- **WORK TO COMPLETE**: Filter the records below down to lines containing "button".

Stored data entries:
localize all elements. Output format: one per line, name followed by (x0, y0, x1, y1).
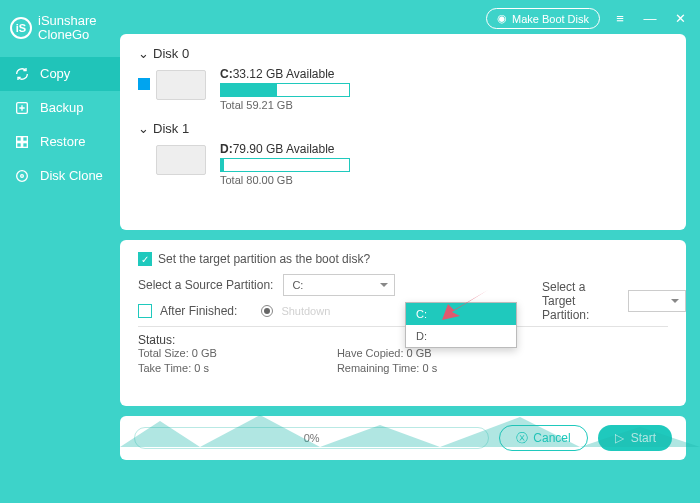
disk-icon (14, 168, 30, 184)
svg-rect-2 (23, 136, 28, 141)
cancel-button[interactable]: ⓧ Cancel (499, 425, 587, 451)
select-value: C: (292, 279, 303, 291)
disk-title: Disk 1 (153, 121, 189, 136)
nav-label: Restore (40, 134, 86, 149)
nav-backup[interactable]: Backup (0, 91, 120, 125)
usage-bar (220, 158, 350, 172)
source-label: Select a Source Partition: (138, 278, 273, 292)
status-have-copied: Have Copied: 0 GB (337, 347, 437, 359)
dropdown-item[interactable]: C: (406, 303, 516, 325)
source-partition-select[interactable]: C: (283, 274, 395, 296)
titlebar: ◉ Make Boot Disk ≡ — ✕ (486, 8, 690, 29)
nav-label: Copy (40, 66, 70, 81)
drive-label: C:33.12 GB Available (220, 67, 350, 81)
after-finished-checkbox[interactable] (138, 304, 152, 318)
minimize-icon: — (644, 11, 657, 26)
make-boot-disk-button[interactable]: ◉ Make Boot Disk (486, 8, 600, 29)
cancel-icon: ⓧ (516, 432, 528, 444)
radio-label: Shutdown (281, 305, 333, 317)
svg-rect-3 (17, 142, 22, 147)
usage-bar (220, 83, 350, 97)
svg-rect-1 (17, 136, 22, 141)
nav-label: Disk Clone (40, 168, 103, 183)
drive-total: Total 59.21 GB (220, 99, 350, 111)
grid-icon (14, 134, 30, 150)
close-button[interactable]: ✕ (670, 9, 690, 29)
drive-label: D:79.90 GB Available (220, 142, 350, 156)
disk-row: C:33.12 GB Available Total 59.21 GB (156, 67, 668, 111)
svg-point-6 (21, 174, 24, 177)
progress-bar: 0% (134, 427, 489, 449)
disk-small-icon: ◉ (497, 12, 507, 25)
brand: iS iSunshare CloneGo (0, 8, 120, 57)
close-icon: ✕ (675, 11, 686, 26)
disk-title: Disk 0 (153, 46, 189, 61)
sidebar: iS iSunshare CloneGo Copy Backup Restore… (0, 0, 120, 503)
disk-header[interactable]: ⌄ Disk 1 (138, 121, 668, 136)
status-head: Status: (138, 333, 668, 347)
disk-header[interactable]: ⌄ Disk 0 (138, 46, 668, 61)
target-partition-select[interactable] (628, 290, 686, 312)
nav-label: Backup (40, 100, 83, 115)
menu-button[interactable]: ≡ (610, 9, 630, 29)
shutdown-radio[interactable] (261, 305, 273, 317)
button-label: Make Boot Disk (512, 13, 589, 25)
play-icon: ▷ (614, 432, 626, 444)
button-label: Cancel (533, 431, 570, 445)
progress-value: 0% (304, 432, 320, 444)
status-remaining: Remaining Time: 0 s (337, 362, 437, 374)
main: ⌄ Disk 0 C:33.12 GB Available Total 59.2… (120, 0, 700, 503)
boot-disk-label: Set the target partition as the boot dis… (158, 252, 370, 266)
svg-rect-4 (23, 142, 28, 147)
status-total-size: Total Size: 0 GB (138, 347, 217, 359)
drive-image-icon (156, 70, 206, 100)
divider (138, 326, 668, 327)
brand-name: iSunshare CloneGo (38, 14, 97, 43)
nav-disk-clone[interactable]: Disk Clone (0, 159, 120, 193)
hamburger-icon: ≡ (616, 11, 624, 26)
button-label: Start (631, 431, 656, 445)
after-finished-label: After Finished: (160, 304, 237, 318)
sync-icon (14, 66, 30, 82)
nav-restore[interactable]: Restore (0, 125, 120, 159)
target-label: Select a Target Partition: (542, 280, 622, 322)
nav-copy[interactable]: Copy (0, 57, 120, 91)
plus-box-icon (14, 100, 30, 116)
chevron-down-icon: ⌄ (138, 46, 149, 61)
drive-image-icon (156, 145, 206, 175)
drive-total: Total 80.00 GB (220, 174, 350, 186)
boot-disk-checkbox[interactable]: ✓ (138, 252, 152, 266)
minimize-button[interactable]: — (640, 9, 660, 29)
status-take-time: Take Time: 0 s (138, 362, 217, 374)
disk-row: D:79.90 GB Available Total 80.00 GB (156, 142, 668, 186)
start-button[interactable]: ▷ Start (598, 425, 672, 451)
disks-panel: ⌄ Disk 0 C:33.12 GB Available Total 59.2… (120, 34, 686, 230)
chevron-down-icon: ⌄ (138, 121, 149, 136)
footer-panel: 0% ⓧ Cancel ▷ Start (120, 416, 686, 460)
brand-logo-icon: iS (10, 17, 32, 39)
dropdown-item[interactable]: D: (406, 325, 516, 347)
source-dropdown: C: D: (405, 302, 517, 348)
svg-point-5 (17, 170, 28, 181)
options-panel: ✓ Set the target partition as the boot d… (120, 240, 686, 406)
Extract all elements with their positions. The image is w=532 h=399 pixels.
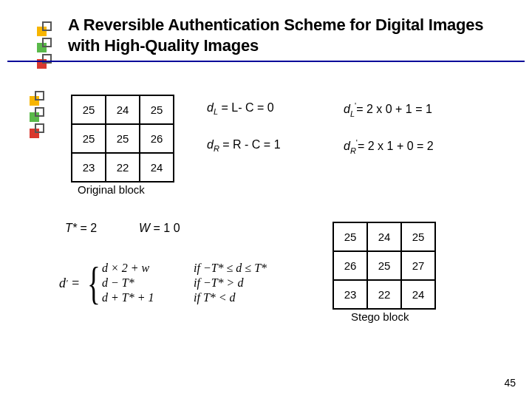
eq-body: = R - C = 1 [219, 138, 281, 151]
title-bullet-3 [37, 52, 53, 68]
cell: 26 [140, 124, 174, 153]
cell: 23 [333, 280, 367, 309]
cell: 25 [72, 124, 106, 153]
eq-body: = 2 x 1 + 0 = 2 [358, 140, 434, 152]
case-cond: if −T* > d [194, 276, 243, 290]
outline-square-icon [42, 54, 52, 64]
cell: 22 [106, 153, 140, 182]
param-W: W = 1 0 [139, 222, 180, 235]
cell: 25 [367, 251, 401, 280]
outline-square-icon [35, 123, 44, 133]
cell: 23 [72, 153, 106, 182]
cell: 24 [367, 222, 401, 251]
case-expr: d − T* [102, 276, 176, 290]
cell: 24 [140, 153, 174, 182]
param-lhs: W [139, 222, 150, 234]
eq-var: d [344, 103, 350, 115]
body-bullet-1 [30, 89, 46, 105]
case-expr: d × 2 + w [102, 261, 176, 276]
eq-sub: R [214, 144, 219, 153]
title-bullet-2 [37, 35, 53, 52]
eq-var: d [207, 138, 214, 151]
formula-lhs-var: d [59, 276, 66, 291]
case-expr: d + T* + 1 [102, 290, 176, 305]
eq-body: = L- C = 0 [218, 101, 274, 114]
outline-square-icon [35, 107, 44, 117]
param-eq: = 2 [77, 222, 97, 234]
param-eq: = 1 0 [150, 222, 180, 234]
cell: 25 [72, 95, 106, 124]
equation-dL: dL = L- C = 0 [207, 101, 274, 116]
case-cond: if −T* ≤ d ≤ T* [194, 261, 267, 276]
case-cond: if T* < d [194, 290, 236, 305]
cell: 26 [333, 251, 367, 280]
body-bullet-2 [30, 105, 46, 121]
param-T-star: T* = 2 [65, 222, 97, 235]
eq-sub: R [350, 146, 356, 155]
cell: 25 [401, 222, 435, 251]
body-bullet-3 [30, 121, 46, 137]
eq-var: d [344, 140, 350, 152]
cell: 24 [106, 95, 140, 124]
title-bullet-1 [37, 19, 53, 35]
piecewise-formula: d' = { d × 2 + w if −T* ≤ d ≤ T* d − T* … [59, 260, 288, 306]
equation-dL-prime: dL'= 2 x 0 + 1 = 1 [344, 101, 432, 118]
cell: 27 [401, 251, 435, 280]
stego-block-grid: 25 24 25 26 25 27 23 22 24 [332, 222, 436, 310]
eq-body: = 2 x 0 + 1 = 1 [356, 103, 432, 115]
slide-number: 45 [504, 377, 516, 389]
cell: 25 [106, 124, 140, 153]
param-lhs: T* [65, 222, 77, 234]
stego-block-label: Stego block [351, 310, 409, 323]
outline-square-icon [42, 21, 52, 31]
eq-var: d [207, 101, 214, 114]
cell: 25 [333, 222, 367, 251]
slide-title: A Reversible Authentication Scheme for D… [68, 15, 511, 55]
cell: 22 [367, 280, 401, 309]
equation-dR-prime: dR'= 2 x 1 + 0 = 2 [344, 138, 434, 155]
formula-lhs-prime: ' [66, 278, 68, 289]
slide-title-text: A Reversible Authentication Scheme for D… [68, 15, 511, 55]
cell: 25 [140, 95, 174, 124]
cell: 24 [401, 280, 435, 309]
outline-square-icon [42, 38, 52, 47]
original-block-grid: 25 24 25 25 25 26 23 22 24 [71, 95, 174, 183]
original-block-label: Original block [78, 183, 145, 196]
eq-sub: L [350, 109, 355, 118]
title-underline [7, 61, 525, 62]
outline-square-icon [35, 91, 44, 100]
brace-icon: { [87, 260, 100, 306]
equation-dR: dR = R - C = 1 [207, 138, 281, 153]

- **YOUR RESPONSE**:
cancel-button[interactable]: ⓧ Cancel (499, 425, 587, 451)
make-boot-disk-button[interactable]: ◉ Make Boot Disk (486, 8, 600, 29)
close-button[interactable]: ✕ (670, 9, 690, 29)
menu-button[interactable]: ≡ (610, 9, 630, 29)
button-label: Make Boot Disk (512, 13, 589, 25)
button-label: Cancel (533, 431, 570, 445)
button-label: Start (631, 431, 656, 445)
minimize-button[interactable]: — (640, 9, 660, 29)
start-button[interactable]: ▷ Start (598, 425, 672, 451)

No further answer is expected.